Aim of the task:
Begin at the line holding "Describe the element" and set down exactly each line through the last one below, omitting pictures. Include nothing else.

Data entries
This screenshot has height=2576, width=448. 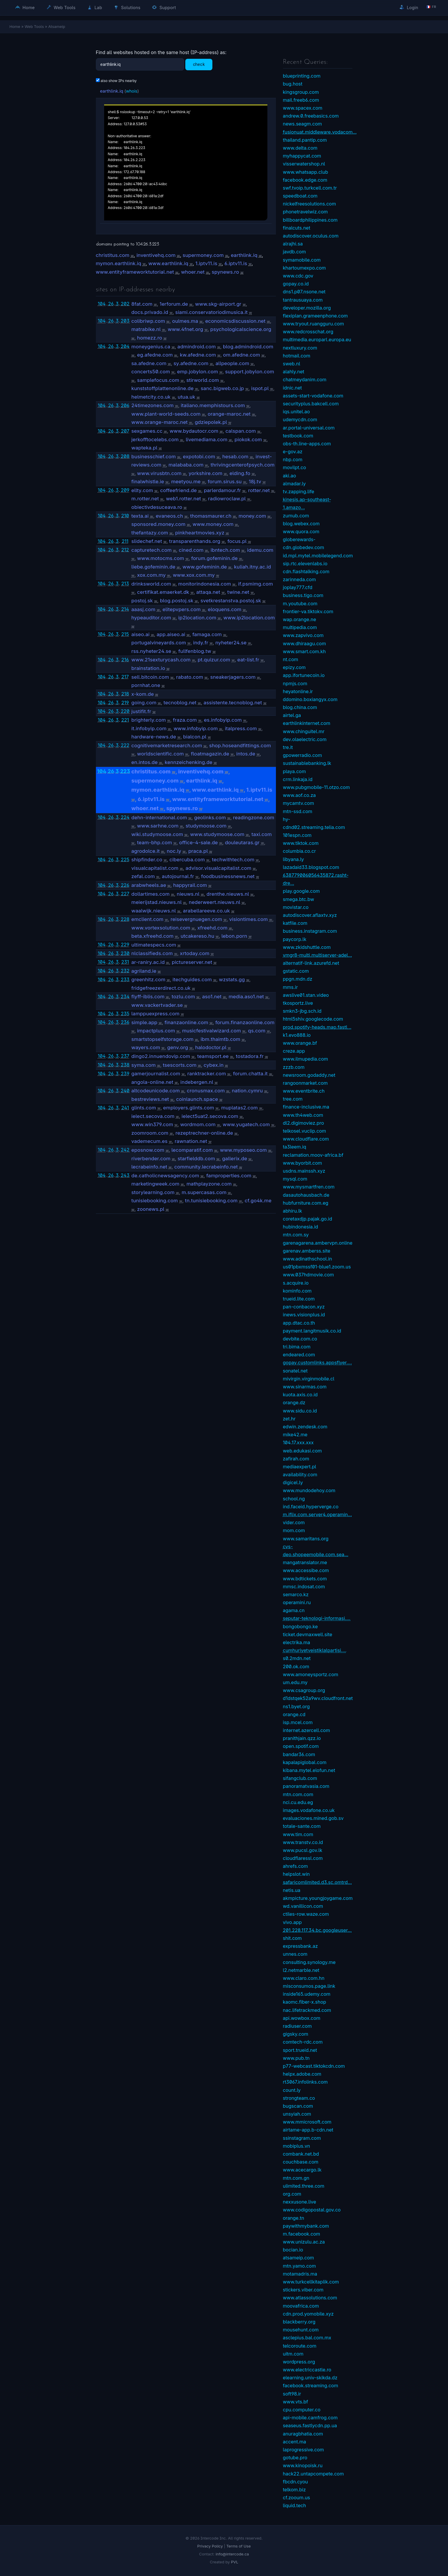 What do you see at coordinates (135, 272) in the screenshot?
I see `www.entityframeworktutorial.net` at bounding box center [135, 272].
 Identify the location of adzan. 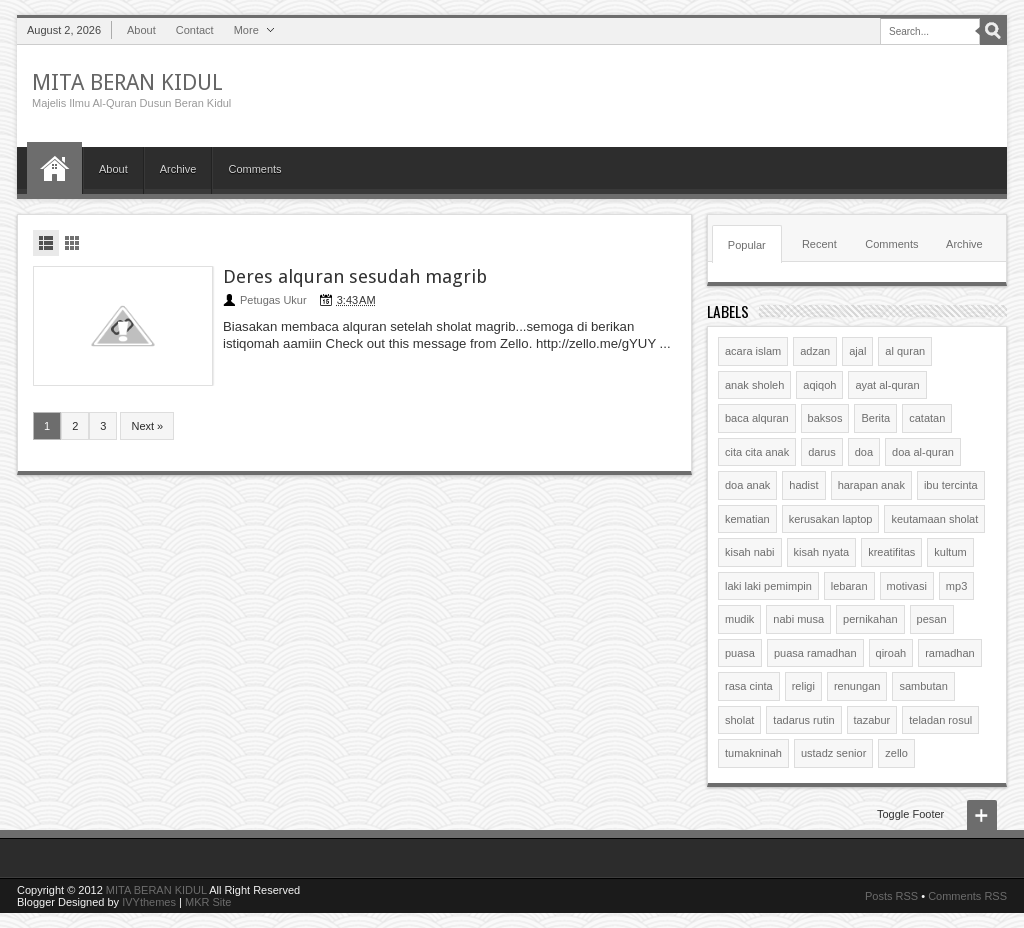
(815, 351).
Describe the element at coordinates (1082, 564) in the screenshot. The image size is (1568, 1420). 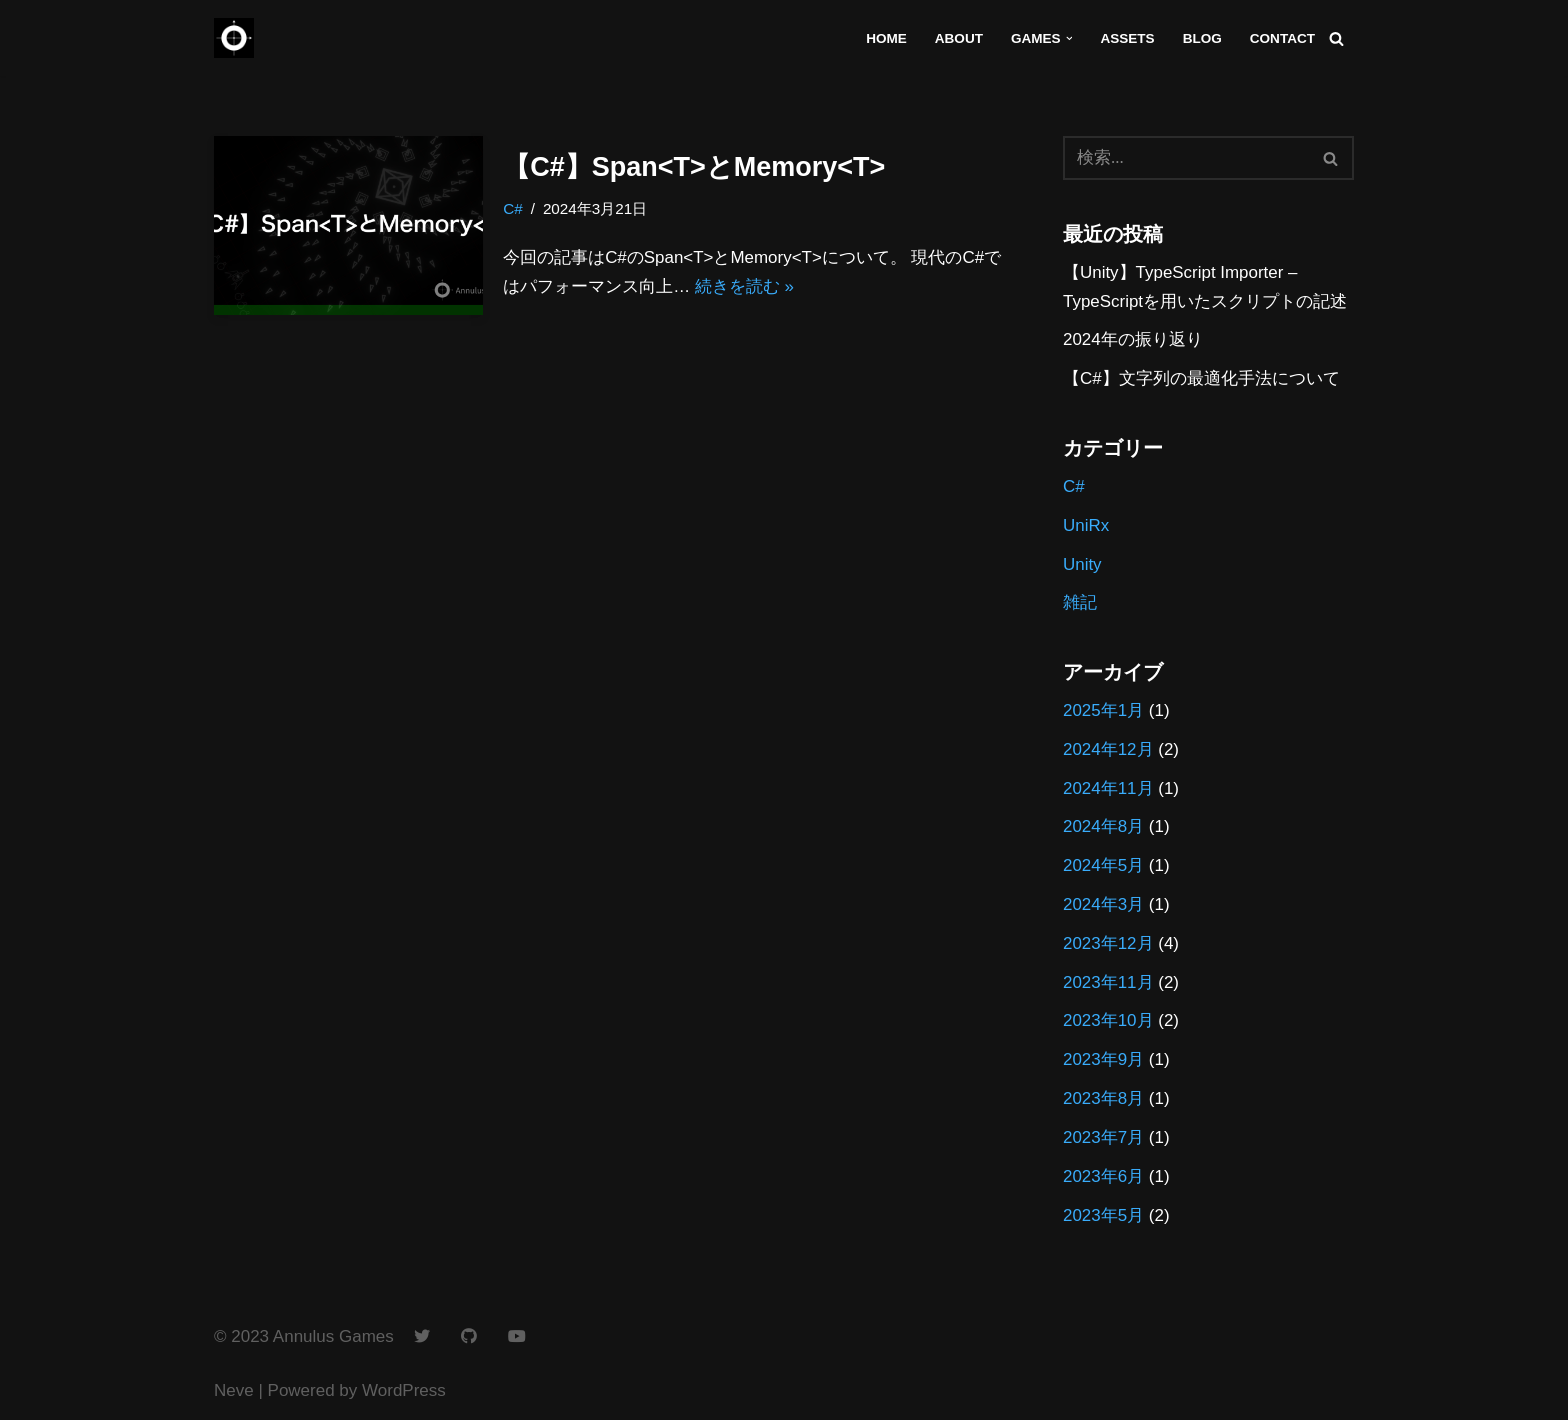
I see `Unity` at that location.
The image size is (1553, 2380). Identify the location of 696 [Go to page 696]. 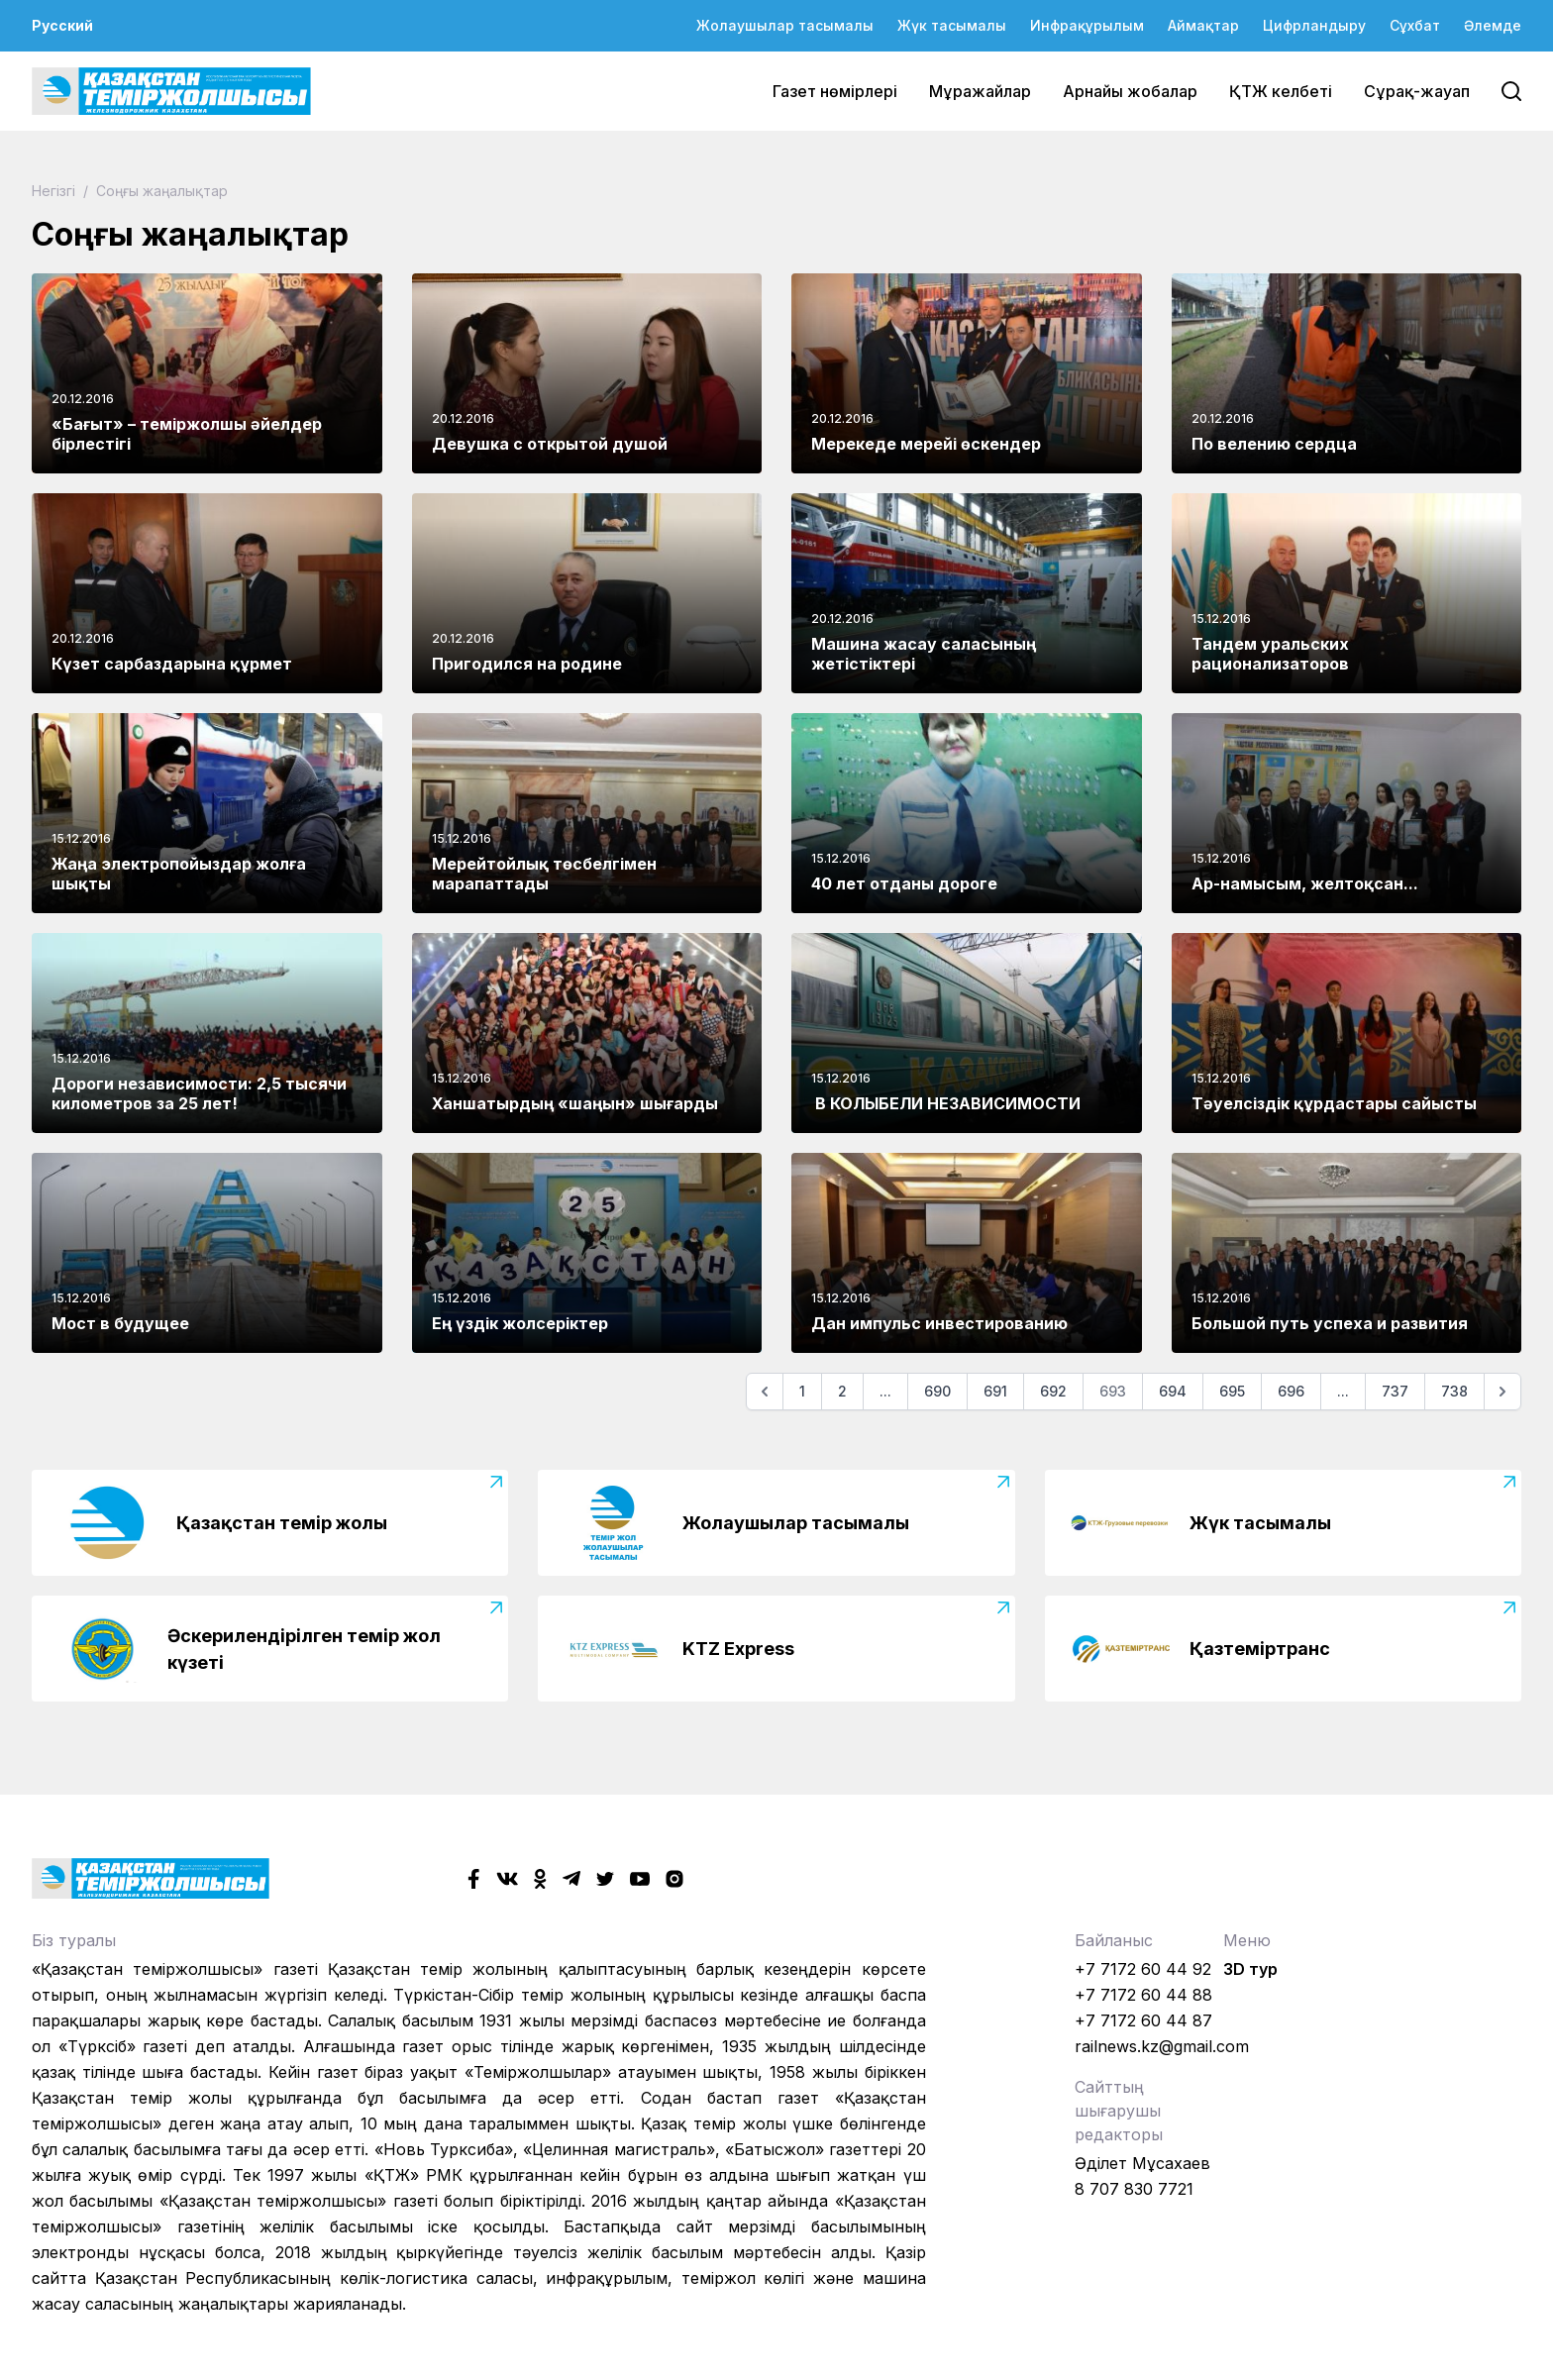
(1291, 1391).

Solution for this problem:
Describe the element at coordinates (1082, 564) in the screenshot. The image size is (1568, 1420). 
I see `Unity` at that location.
The image size is (1553, 2380). Identify the location of 696 [Go to page 696]. 
(1291, 1391).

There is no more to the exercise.